During the last decade of the 20th century, Jilly focused her attention on the changing landscape of Los Angeles, with bodies of work devoted to areas of the Pacific Coast Highway that had become overpopulated with forests of telephone poles and wires, and underpasses of intersecting freeways, where an elaborate latticework of pillars and scaffolding intermingle with lumber piles and overturned hazard cones. In Jilly’s hands, these typically overlooked environments are transformed into spaces of mysterious intrigue or sublime beauty. In paintings, such as Pacific Coast Highway V (1991), Jilly portrays a strip of land that borders the Pacific Ocean as the antithesis of stereotypical depictions of the coastline as tranquil and idyllic. Instead, she shows us a highly charged view of growth and change, where the natural landscape has been overtaken by the mechanics of the telephone system and the air and sky are breathing smog. Rather than respond negatively to the situation, as many would be prone to do, Jilly expresses a sense of awe and wonder over environmental change in action, applying thick, turbulent brushstrokes and contrasting the dark sooty blacks of poles and wires with the rich luminosity of a smoggy atmospheric haze.
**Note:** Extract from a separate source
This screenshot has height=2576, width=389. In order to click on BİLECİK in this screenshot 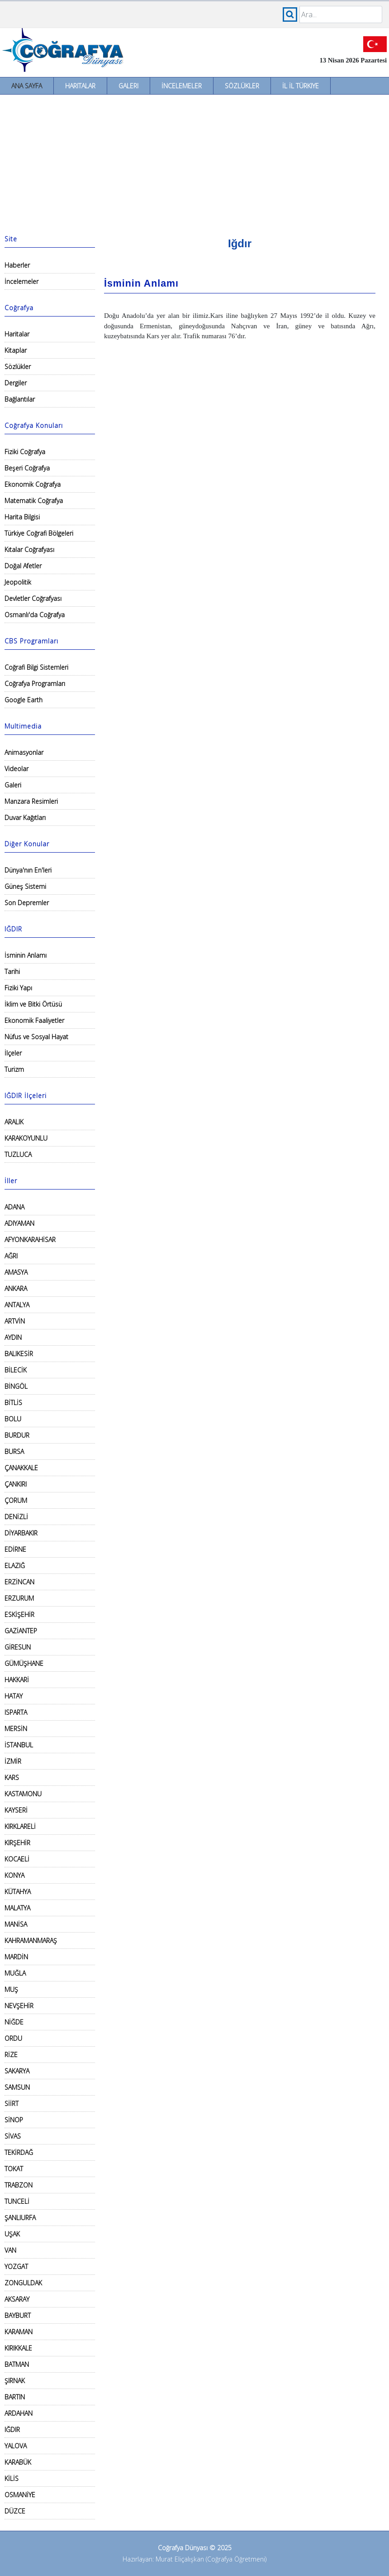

From a philosophical standpoint, Jilly’s art is one that inspires us to reflect upon the cycles of past, present, and future, and the larger questions surrounding the very nature of being. In her numerous renderings of the freeway underpasses, she transforms rarely visited spaces into arenas for navigation that become metaphors for life’s journey. In City of Angels VI (1991), architectural details have been obscured in the favor of dark swirling brushwork, turning the area into a haunting cave, with overturned cones signaling that we might approach with caution. Nevertheless, a light in the distance harkens us to enter. Metaphorically, the painting is like life itself. Although we may not know what lies ahead, we must go for the gold and get on board. Similar ideas are at work in Infinite January I (1998), where Jilly has used vigorous drawing to bring such vitality to a dead sunflower, a symbol for humanity, such that the imagery raises provocative questions about life after death. In Wash, Trip, Crash, Soar (2005), the artist’s selective vantage point transforms an industrial structure into a cathedral-like edifice, whose central focus is the light visible through its center. In a manner that recalls the format of another 19th century painter, Caspar David Friedrich, the space of the painting is directional. As our eyes move from the material structures of the foreground to the ephemeral atmosphere in the distance, we are reminded that life is indeed transitory, it is but a beautiful moment along the continuum of space and time.
David S. Rubin
David S. Rubin is an independent curator, writer, and artist. He has been active in contemporary art for 40 years and has held curatorial posts at the Contemporary Arts Center, New Orleans; MOCA Cleveland; Phoenix Art Museum; and the San Antonio Museum of Art.